■ ASSIGNMENT: Would you repeat every entry below word for word but drop the images?

■ Records from a collection:
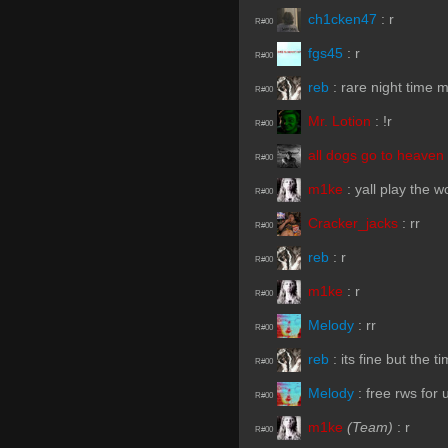
ch1cken47
:
r
R#00
fgs45
:
r
R#00
reb
:
rare night time 
R#00
Mr. Lotion
:
!r
R#00
all dogs go to heaven
R#00
m1ke
:
yall play the 
R#00
Cracker_jacks
:
rr
R#00
reb
:
r
R#00
m1ke
:
r
R#00
Melody
:
rr
R#00
reb
:
its fine but the t
R#00
Melody
:
free rws for 
R#00
m1ke
(Team)
:
r
R#00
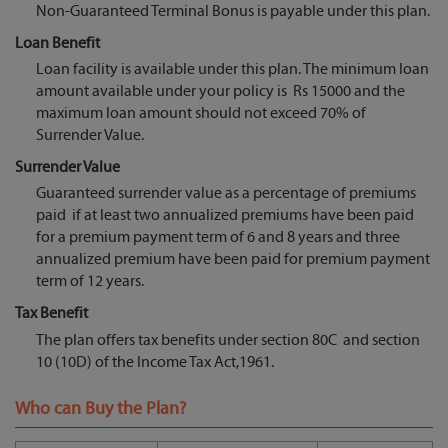
Non-Guaranteed Terminal Bonus is payable under this plan.
Loan Benefit
Loan facility is available under this plan. The minimum loan
amount available under your policy is Rs 15000 and the
maximum loan amount should not exceed 70% of
Surrender Value.
Surrender Value
Guaranteed surrender value as a percentage of premiums
paid if at least two annualized premiums have been paid
for a premium payment term of 6 and 8 years and three
annualized premium have been paid for premium payment
term of 12 years.
Tax Benefit
The plan offers tax benefits under section 80C and section
10 (10D) of the Income Tax Act,1961.
Who can Buy the Plan?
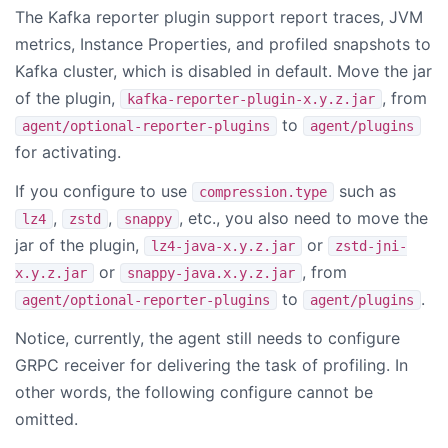
The Kafka reporter plugin support report traces, JVM
metrics, Instance Properties, and profiled snapshots to
Kafka cluster, which is disabled in default. Move the jar
of the plugin,
, from
kafka-reporter-plugin-x.y.z.jar
to
agent/optional-reporter-plugins
agent/plugins
for activating.
If you configure to use
such as
compression.type
,
,
, etc., you also need to move the
lz4
zstd
snappy
jar of the plugin,
or
lz4-java-x.y.z.jar
zstd-jni-
or
, from
x.y.z.jar
snappy-java.x.y.z.jar
to
.
agent/optional-reporter-plugins
agent/plugins
Notice, currently, the agent still needs to configure
GRPC receiver for delivering the task of profiling. In
other words, the following configure cannot be
omitted.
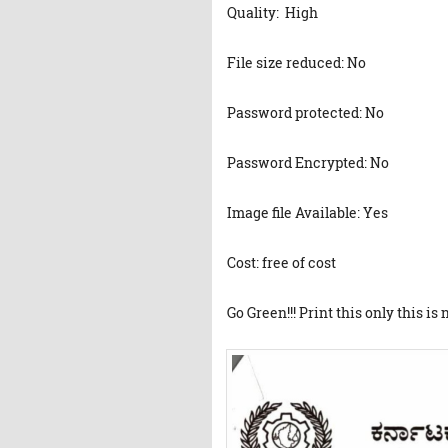
Quality: High
File size reduced: No
Password protected: No
Password Encrypted: No
Image file Available: Yes
Cost: free of cost
Go Green!!! Print this only this is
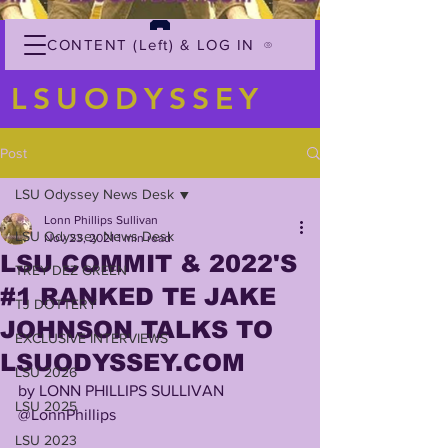
CONTENT (Left) & LOG IN
LSUODYSSEY
Post
LSU Odyssey News Desk
Lonn Phillips Sullivan
LSU Odyssey News Desk
Nov 23, 2021
1 min read
LSU COMMIT & 2022'S
TREY'DEZ GREEN
#1 RANKED TE JAKE
TJ DOTTERY
JOHNSON TALKS TO
EXCLUSIVE INTERVIEWS
LSUODYSSEY.COM
LSU 2026
by LONN PHILLIPS SULLIVAN
LSU 2025
@LonnPhillips
LSU 2023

■ SOLUTION FOR THIS EXERCISE:
ch1cken47
:
r
R#00
fgs45
:
r
R#00
reb
:
rare night time 
R#00
Mr. Lotion
:
!r
R#00
all dogs go to heaven
R#00
m1ke
:
yall play the 
R#00
Cracker_jacks
:
rr
R#00
reb
:
r
R#00
m1ke
:
r
R#00
Melody
:
rr
R#00
reb
:
its fine but the t
R#00
Melody
:
free rws for 
R#00
m1ke
(Team)
:
r
R#00
Non-Guaranteed Terminal Bonus is payable under this plan.
Loan Benefit
Loan facility is available under this plan. The minimum loan
amount available under your policy is Rs 15000 and the
maximum loan amount should not exceed 70% of
Surrender Value.
Surrender Value
Guaranteed surrender value as a percentage of premiums
paid if at least two annualized premiums have been paid
for a premium payment term of 6 and 8 years and three
annualized premium have been paid for premium payment
term of 12 years.
Tax Benefit
The plan offers tax benefits under section 80C and section
10 (10D) of the Income Tax Act,1961.
Who can Buy the Plan?
The Kafka reporter plugin support report traces, JVM
metrics, Instance Properties, and profiled snapshots to
Kafka cluster, which is disabled in default. Move the jar
of the plugin,
, from
kafka-reporter-plugin-x.y.z.jar
to
agent/optional-reporter-plugins
agent/plugins
for activating.
If you configure to use
such as
compression.type
,
,
, etc., you also need to move the
lz4
zstd
snappy
jar of the plugin,
or
lz4-java-x.y.z.jar
zstd-jni-
or
, from
x.y.z.jar
snappy-java.x.y.z.jar
to
.
agent/optional-reporter-plugins
agent/plugins
Notice, currently, the agent still needs to configure
GRPC receiver for delivering the task of profiling. In
other words, the following configure cannot be
omitted.
Quality: High
File size reduced: No
Password protected: No
Password Encrypted: No
Image file Available: Yes
Cost: free of cost
Go Green!!! Print this only this is
CONTENT (Left) & LOG IN
LSUODYSSEY
Post
LSU Odyssey News Desk
Lonn Phillips Sullivan
LSU Odyssey News Desk
Nov 23, 2021
1 min read
LSU COMMIT & 2022'S
TREY'DEZ GREEN
#1 RANKED TE JAKE
TJ DOTTERY
JOHNSON TALKS TO
EXCLUSIVE INTERVIEWS
LSUODYSSEY.COM
LSU 2026
by LONN PHILLIPS SULLIVAN
LSU 2025
@LonnPhillips
LSU 2023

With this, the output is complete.